Praktik Prostitusi Gang Royal: Kebuntuan Penertiban dan Dilema Pemerintah Kelurahan
Praktik Prostitusi Gang Royal: Kebuntuan Penertiban dan Dilema Pemerintah Kelurahan
Praktik prostitusi di Gang Royal, Pekojan, Tambora, Jakarta Barat, kembali menjadi sorotan setelah upaya penertiban yang dilakukan beberapa waktu lalu terbukti tidak efektif. Meskipun Pemkot Jakarta Barat telah melakukan penggusuran bangunan di sepanjang rel kereta api pada tahun 2023, praktik prostitusi tersebut bangkit kembali hanya dalam waktu dua bulan. Keberadaan praktik ini menimbulkan keresahan di kalangan warga sekitar yang merasa terganggu oleh aktivitas tersebut. Ketidakmampuan pemerintah kelurahan untuk sepenuhnya memberantas praktik ini pun menjadi permasalahan yang kompleks.
Lurah Pekojan, Syaiful Fuad, mengakui keterbatasan kewenangannya dalam menangani permasalahan ini. Pihak kelurahan hanya mampu melakukan imbauan kepada para pekerja seks komersial (PSK), namun imbauan tersebut terbukti tidak membuahkan hasil yang signifikan. Upaya yang lebih besar, seperti pembangunan taman di lahan milik PT Kereta Api Indonesia (KAI) yang berada di lokasi tersebut, juga menemui jalan buntu karena alasan keselamatan penumpang kereta api. Hal ini semakin memperumit upaya pemberantasan praktik prostitusi di Gang Royal.
Kebuntuan Upaya Penertiban
Setelah rapat internal bersama delapan unsur masyarakat Pekojan, terungkap adanya kesepakatan untuk menutup Gang Royal dan membongkar bangunan yang digunakan untuk praktik prostitusi. Namun, dua unsur masyarakat meminta penundaan rencana tersebut. Meskipun demikian, Lurah Syaiful telah mengirimkan surat hasil rapat tersebut kepada Satpol PP Kecamatan Tambora untuk ditindaklanjuti. Ketidakpastian akan keberhasilan penertiban ini tetap terasa, mengingat pengalaman sebelumnya yang menunjukkan bahwa penggusuran tidak memberikan solusi jangka panjang.

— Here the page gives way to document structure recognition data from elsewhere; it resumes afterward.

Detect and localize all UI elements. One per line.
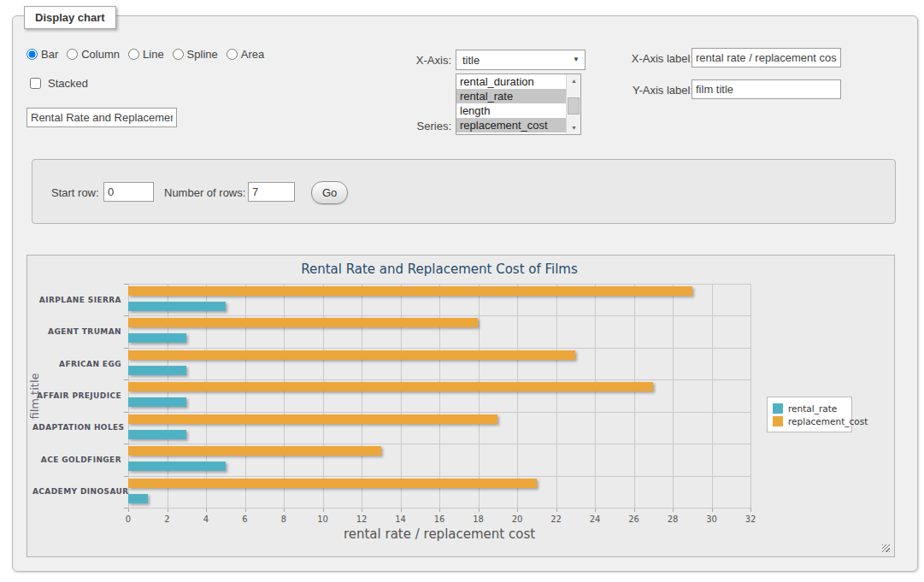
bar-replacement_cost[interactable] <box>128 318 478 327</box>
gridline <box>128 284 750 285</box>
gridline <box>206 284 207 508</box>
y-axis-label-input[interactable] <box>692 79 841 99</box>
series-option-replacement_cost[interactable]: replacement_cost <box>456 118 566 132</box>
x-axis-select[interactable]: title ▼ <box>456 50 586 70</box>
gridline <box>595 284 596 508</box>
scroll-down-icon[interactable]: ▼ <box>567 121 581 134</box>
y-axis-tick <box>124 444 128 444</box>
y-axis-tick <box>124 348 128 349</box>
gridline <box>128 508 750 509</box>
legend-label: rental_rate <box>788 403 837 414</box>
x-axis-label-input[interactable] <box>692 48 841 68</box>
bar-replacement_cost[interactable] <box>128 350 575 360</box>
category-label: ADAPTATION HOLES <box>32 423 121 432</box>
x-tick-label: 8 <box>269 514 298 524</box>
chart-type-option-line[interactable]: Line <box>128 48 164 61</box>
legend-item-replacement_cost[interactable]: replacement_cost <box>773 414 846 427</box>
x-tick-label: 6 <box>231 514 260 524</box>
category-label: ACE GOLDFINGER <box>32 456 121 464</box>
gridline <box>479 284 480 508</box>
chart-type-option-bar[interactable]: Bar <box>26 48 58 61</box>
y-axis-tick <box>124 379 128 380</box>
scroll-up-icon[interactable]: ▲ <box>567 74 581 87</box>
chart-panel: Rental Rate and Replacement Cost of Film… <box>26 255 895 557</box>
legend-label: replacement_cost <box>788 416 868 426</box>
bar-replacement_cost[interactable] <box>128 446 381 456</box>
gridline <box>556 284 557 508</box>
y-axis-tick <box>124 315 128 316</box>
go-button[interactable]: Go <box>311 181 348 204</box>
legend-item-rental_rate[interactable]: rental_rate <box>773 402 846 414</box>
bar-replacement_cost[interactable] <box>128 286 692 296</box>
chart-type-label: Area <box>241 48 264 61</box>
chart-type-radio-line[interactable] <box>128 49 139 60</box>
x-tick-label: 18 <box>464 514 493 524</box>
resize-handle-icon[interactable] <box>882 544 890 552</box>
bar-rental_rate[interactable] <box>128 366 186 375</box>
gridline <box>517 284 518 508</box>
num-rows-label: Number of rows: <box>164 186 245 199</box>
series-scrollbar[interactable]: ▲ ▼ <box>566 74 580 134</box>
y-axis-tick <box>124 508 128 509</box>
category-label: AIRPLANE SIERRA <box>32 296 121 304</box>
y-axis-tick <box>124 412 128 413</box>
x-axis-select-label: X-Axis: <box>366 54 451 67</box>
bar-rental_rate[interactable] <box>128 333 186 343</box>
x-tick-label: 0 <box>114 514 143 524</box>
series-listbox[interactable]: rental_durationrental_ratelengthreplacem… <box>456 73 581 135</box>
chart-type-label: Bar <box>41 48 58 61</box>
gridline <box>128 284 129 508</box>
chart-title-input[interactable] <box>26 108 177 127</box>
fieldset-legend-title: Display chart <box>24 6 116 29</box>
bar-rental_rate[interactable] <box>128 494 148 503</box>
chart-type-radio-bar[interactable] <box>26 49 38 60</box>
y-axis-label-caption: Y-Axis label: <box>599 84 693 97</box>
x-tick-label: 30 <box>697 514 727 524</box>
gridline <box>284 284 285 508</box>
x-tick-label: 16 <box>425 514 454 524</box>
stacked-label[interactable]: Stacked <box>48 77 88 90</box>
y-axis-title: film title <box>28 311 41 482</box>
x-tick-label: 22 <box>542 514 571 524</box>
num-rows-input[interactable] <box>248 182 295 202</box>
series-option-length[interactable]: length <box>456 103 566 118</box>
chart-type-option-area[interactable]: Area <box>227 48 264 61</box>
x-tick-label: 20 <box>503 514 532 524</box>
bar-rental_rate[interactable] <box>128 302 226 311</box>
start-row-input[interactable] <box>103 182 154 202</box>
page: Display chart BarColumnLineSplineArea St… <box>0 0 924 582</box>
bar-replacement_cost[interactable] <box>128 414 497 424</box>
start-row-label: Start row: <box>51 186 99 199</box>
row-controls-panel: Start row: Number of rows: Go <box>32 159 896 224</box>
gridline <box>128 348 750 349</box>
y-axis-tick <box>124 284 128 285</box>
scrollbar-thumb[interactable] <box>568 97 580 115</box>
chart-type-radio-area[interactable] <box>227 49 238 60</box>
chart-type-radio-spline[interactable] <box>173 49 184 60</box>
chart-type-option-spline[interactable]: Spline <box>173 48 218 61</box>
bar-rental_rate[interactable] <box>128 397 186 407</box>
series-options: rental_durationrental_ratelengthreplacem… <box>456 74 566 134</box>
x-tick-label: 28 <box>658 514 687 524</box>
series-select-label: Series: <box>366 120 451 132</box>
chart-type-radio-column[interactable] <box>67 49 78 60</box>
series-option-rental_duration[interactable]: rental_duration <box>456 74 566 89</box>
display-chart-fieldset: Display chart BarColumnLineSplineArea St… <box>12 15 918 572</box>
bar-replacement_cost[interactable] <box>128 382 653 391</box>
bar-replacement_cost[interactable] <box>128 479 537 488</box>
stacked-checkbox[interactable] <box>30 78 41 89</box>
chart-type-option-column[interactable]: Column <box>67 48 120 61</box>
bar-rental_rate[interactable] <box>128 461 226 471</box>
chart-type-label: Spline <box>187 48 218 61</box>
series-option-rental_rate[interactable]: rental_rate <box>456 89 566 103</box>
x-tick-label: 14 <box>386 514 415 524</box>
bar-rental_rate[interactable] <box>128 430 186 439</box>
gridline <box>323 284 324 508</box>
chart-type-label: Column <box>81 48 120 61</box>
stacked-row: Stacked <box>26 75 88 91</box>
chart-type-label: Line <box>143 48 164 61</box>
x-tick-label: 12 <box>347 514 376 524</box>
x-tick-label: 26 <box>620 514 649 524</box>
chart-type-radiogroup: BarColumnLineSplineArea <box>26 48 264 61</box>
gridline <box>168 284 168 508</box>
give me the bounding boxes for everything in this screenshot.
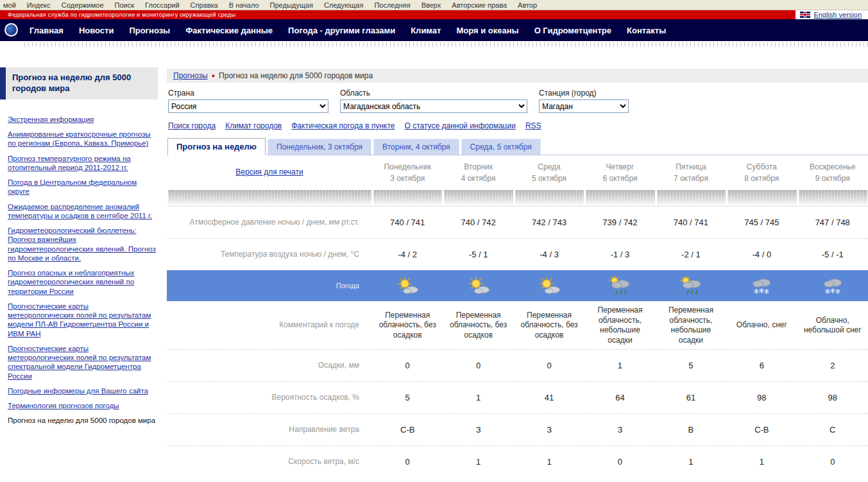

Dilema Lurah dan Kewenangan Terbatas
Lurah Syaiful mengungkapkan dilema yang dihadapinya. Di satu sisi, ia menerima tuntutan warga untuk membersihkan lingkungan dari praktik prostitusi yang meresahkan. Di sisi lain, ia terkendala oleh kepemilikan lahan yang berada di bawah PT KAI, sehingga kewenangan pemerintah kelurahan untuk melakukan tindakan tegas menjadi terbatas. Perbedaan ini dengan wilayah lain seperti Penjaringan, yang memiliki aset pemerintah di lokasi serupa, menjadi perbandingan yang menyoroti kompleksitas masalah ini. Ketidakjelasan kewenangan dan prosedur penanganan menjadi penghalang utama dalam upaya pemberantasan.
Ketakutan dan Kepasrahan Warga
Seorang warga Tambora yang enggan disebutkan namanya mengungkapkan rasa pasrahnya terhadap situasi ini. Pengalaman sebelumnya yang menunjukkan bahwa bangunan yang dibongkar dibangun kembali dalam waktu singkat, menyebabkan rasa pesimistis terhadap keberhasilan upaya penertiban kali ini. Selain itu, warga juga merasa takut untuk bersuara karena ancaman dari preman yang menjaga kawasan tersebut. Hal ini menunjukkan bagaimana praktik prostitusi di Gang Royal bukan hanya masalah pemerintah, tetapi juga berkaitan dengan masalah keamanan dan keterbatasan akses warga untuk mendapatkan keadilan.
Kesimpulannya, permasalahan prostitusi di Gang Royal mencerminkan kompleksitas masalah sosial perkotaan yang membutuhkan pendekatan multipihak dan terintegrasi. Ketidakjelasan kewenangan, terbatasnya sumber daya, dan keterlibatan pihak-pihak lain seperti PT KAI dan preman menjadi hambatan dalam upaya pemberantasan. Perlu adanya sinergi yang lebih kuat antara pemerintah, aparat keamanan, dan masyarakat untuk menemukan solusi jangka panjang yang efektif dan berkelanjutan dalam mengatasi masalah ini.